Lacosse ne pouvait pas quitter Dingo.

- Le devoir avant tout ! se répétait-il pour ne pas s'avouer qu'il obéissait surtout à la voix du plaisir.

Son existence était si bien réglée entre la princesse et Gambillette, entre le Conseil des ministres et le Kursaal, entre les répétitions officielles et les réjouissances populaires !

Le retour brusque du prince consort que Mitineka lui avait annoncé, en lui révélant qu'elle était enceinte, pouvait, cependant, être le commencement de la fin. Vasistas revenait pour affaires urgentes ! Il avait peut-être, tout simplement, appris qu'il était doublement trompé, Gambillette imitant la princesse sans l'excuse d'un nom à transmettre et d'une dynastie à soutenir. Plus tourmenté par cette crainte que par la lettre de rappel de Betsy, Lacosse se grima en terrassier roux et partit chez Gambillette afin de lui communiquer son inquiétude.

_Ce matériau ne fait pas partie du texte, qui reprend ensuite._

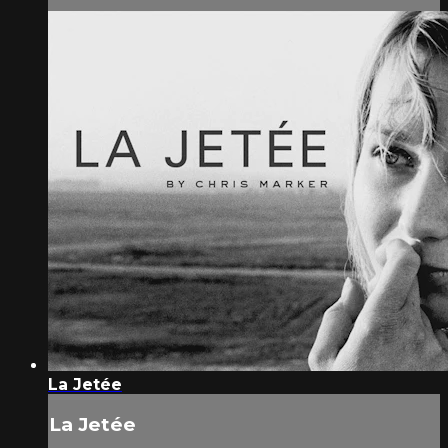
La Jetée
La Jetée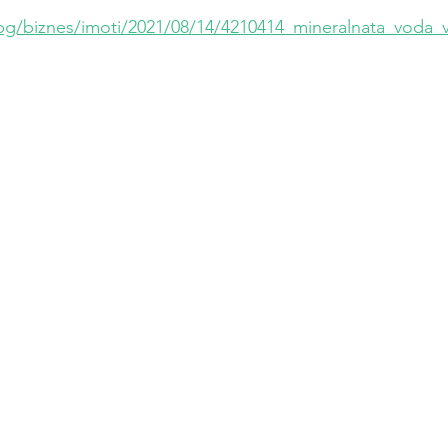
bg/biznes/imoti/2021/08/14/4210414_mineralnata_voda_vli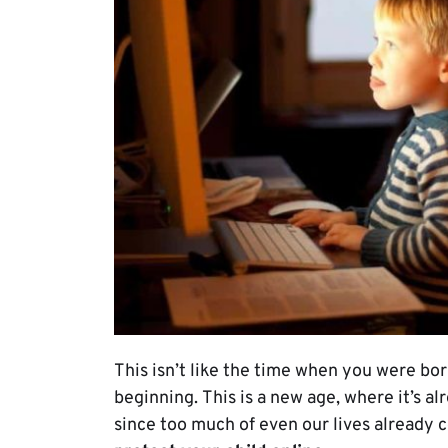
This isn’t like the time when you were bor
beginning. This is a new age, where it’s al
since too much of even our lives already c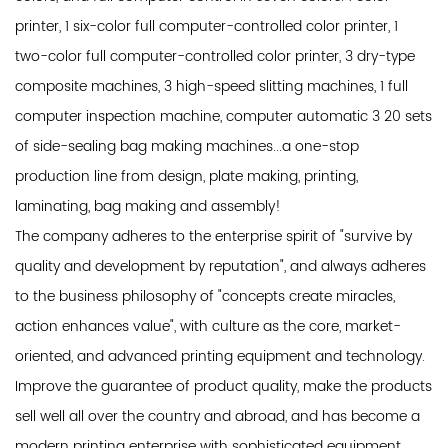
printer, 1 six-color full computer-controlled color printer, 1
two-color full computer-controlled color printer, 3 dry-type
composite machines, 3 high-speed slitting machines, 1 full
computer inspection machine, computer automatic 3 20 sets
of side-sealing bag making machines...a one-stop
production line from design, plate making, printing,
laminating, bag making and assembly!
The company adheres to the enterprise spirit of "survive by
quality and development by reputation", and always adheres
to the business philosophy of "concepts create miracles,
action enhances value", with culture as the core, market-
oriented, and advanced printing equipment and technology.
Improve the guarantee of product quality, make the products
sell well all over the country and abroad, and has become a
modern printing enterprise with sophisticated equipment,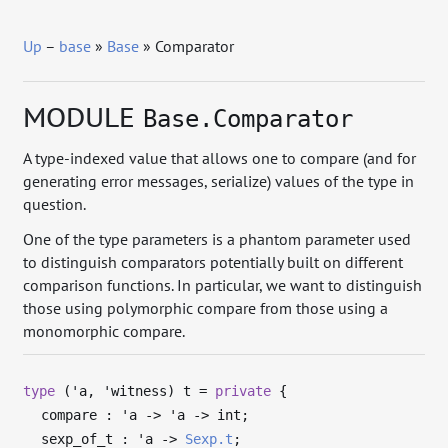
Up
–
base
»
Base
» Comparator
MODULE
Base.Comparator
A type-indexed value that allows one to compare (and for
generating error messages, serialize) values of the type in
question.
One of the type parameters is a phantom parameter used
to distinguish comparators potentially built on different
comparison functions. In particular, we want to distinguish
those using polymorphic compare from those using a
monomorphic compare.
type
('a, 'witness) t
=
private
{
compare :
'a
->
'a
->
int;
sexp_of_t :
'a
->
Sexp.t
;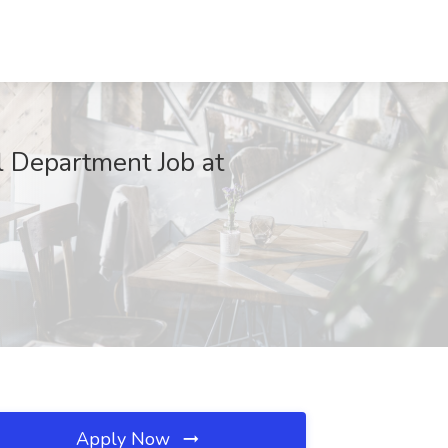
al Department Job at
Apply Now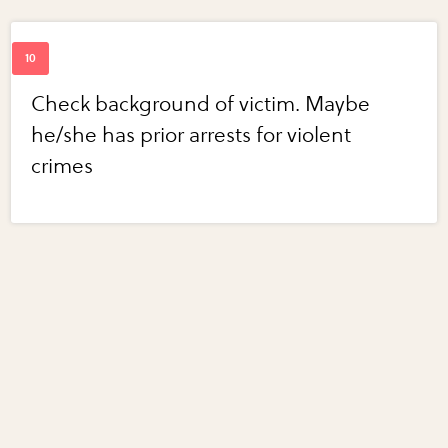
Check background of victim. Maybe
he/she has prior arrests for violent
crimes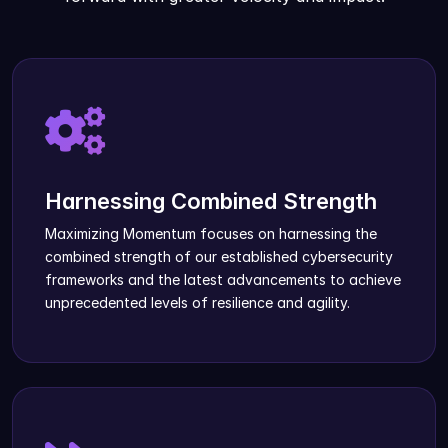
Harnessing Combined Strength
Maximizing Momentum focuses on harnessing the
combined strength of our established cybersecurity
frameworks and the latest advancements to achieve
unprecedented levels of resilience and agility.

- Tu sais que ton prince revient...

- Oui, j'ai reçu une dépêche. La barbe !

- Pourquoi revient-il si vite? Quand on est à Paris, on n'abrège pas son séjour sans motifs sérieux... N'aurait-il pas découvert nos amours?

- Mais non... Nous avons pris assez de précautions, je pense ! On ne peut pas nous reprocher de manquer d'imagination. Nous nous sommes aimés avec un tas de chichis !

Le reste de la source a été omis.